They pulled up to the cabin just as dusk fell, finding parking-spots on either side of the structure. “Come on!” Chris shouted as Nathan opened the back of the Explorer. “Let’s get this crap unloaded before dark.”
Josiah picked up a cooler and caught up to Chris on the porch. “Ezra’s still sleeping?” Sanchez queried.
Chris nodded. “Had a rough time on this one. Spends too much time with bad company.”
“Lord, that boy works himself too hard,” Josiah muttered as he hefted the heavy, beer-laden chest. “Missed him. Hope he can get some rest this weekend.”
”Not much.” Chris chuckled as he wrestled a box of snacks through the doorway. “We’ll take care of him. Has he moved at all?”
“A bit,” Josiah responded with a smirk. “Just long enough to abandon us. He behave for you?”
“Behave?” Chris stopped and dropped the box onto the table.
“After he got into the Explorer?” Josiah went on.
“What’re you talkin’ about?” Larabee responded.
“After that fishing-hole,” Josiah returned. Seeing Chris’ confusion, Josiah felt his stomach drop. “He rode up with you after that… didn’t he?” Letting the cooler fall with a crash, Josiah demanded, “Didn’t he?!” Budweisers rolled throughout the kitchen.
“Don’t screw with me, Josiah,” Chris growled. “He’s in your car.”
Josiah groaned and rushed past Buck and JD as they tried to enter. JD, loaded with pillows, was pushed back. A quick shoulder from Buck kept him from hitting the ground.
“What’s wrong?” JD called as Chris, yanking a cell phone from his pocket, dashed after the profiler.
Larabee regarded the phone, and shouted, “Goddamn it!” Looking to the others, he declared, “JD! Buck! Try your cells. Anyone getting a signal?” Why didn’t Standish just stay in the car? Why didn’t he say anything?
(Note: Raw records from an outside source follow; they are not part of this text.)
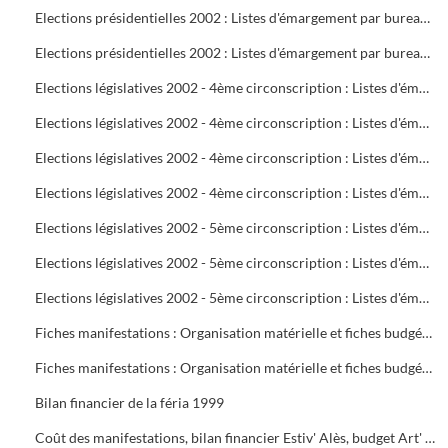
Elections présidentielles 2002 : Listes d'émargement par bureau de vote : 22 à 25
Elections présidentielles 2002 : Listes d'émargement par bureau de vote : 26 à 29
Elections législatives 2002 - 4ème circonscription : Listes d'émargement par bureau de vote : 01 à 05
Elections législatives 2002 - 4ème circonscription : Listes d'émargement par bureau de vote : 06 à 09
Elections législatives 2002 - 4ème circonscription : Listes d'émargement par bureau de vote : 10 à 14
Elections législatives 2002 - 4ème circonscription : Listes d'émargement par bureau de vote : 15 à 17
Elections législatives 2002 - 5ème circonscription : Listes d'émargement par bureau de vote : 18 à 21
Elections législatives 2002 - 5ème circonscription : Listes d'émargement par bureau de vote : 22 à 25
Elections législatives 2002 - 5ème circonscription : Listes d'émargement par bureau de vote : 26 à 29
Fiches manifestations : Organisation matérielle et fiches budgétaires
Fiches manifestations : Organisation matérielle et fiches budgétaires
Bilan financier de la féria 1999
Coût des manifestations, bilan financier Estiv' Alès, budget Art' Alès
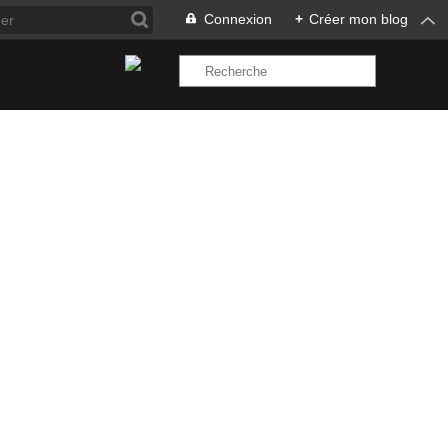
Connexion
+
Créer mon blog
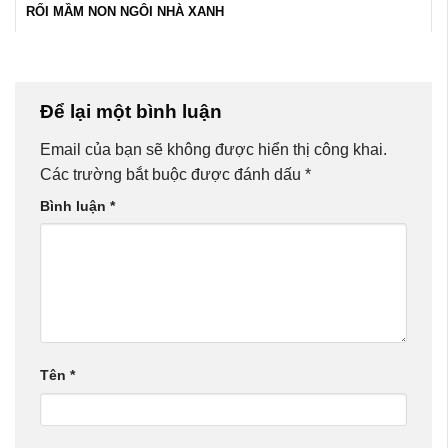
RỐI MẦM NON NGÔI NHÀ XANH
Để lại một bình luận
Email của bạn sẽ không được hiển thị công khai.
Các trường bắt buộc được đánh dấu
*
Bình luận
*
Tên
*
How the hell did this happen?
Buck dropped his armload of sleeping bags to the porch and pulled a phone from his pocket.
“What’s wrong?” JD asked as he checked his phone, frowning to find no bars on his display.
“Ezra,” Chris sighed. “…we left him.” Son-of-a-bitch! Son-of-a-bitch! Goddamn him and Josiah, too.
JD responded without confidence, “He’s in your car.”
Vin, coming out of the cabin, looked at JD skeptically. “He’s been with you the whole time.”
Josiah leaned his head against the Explorer, and as he gazed into its empty interior. A sullen rain started to fall. Sanchez lifted his gaze to the darkening sky, before returning his face to the window. “Oh God,” he whispered to the pane, fogging it. “What have I done?”
Ezra kept expecting the cars to appear. They’d realize their mistake at
any moment and come racing back. They’d be cursing and ordering him into
the nearest seat, annoyed with him. No one came. He shoved his hands
into his pockets and sighed. He should’ve found a phone by now.
As night fell, a chilling rain joined it. Perfect, Ezra thought. On the dark, unlit road, he’d tripped more than once. Swearing and brushing uselessly at his muddy knees, he’d gotten up and continued onward. Stupid, he told himself. You’re so damn stupid. How could you let a thing like this happen?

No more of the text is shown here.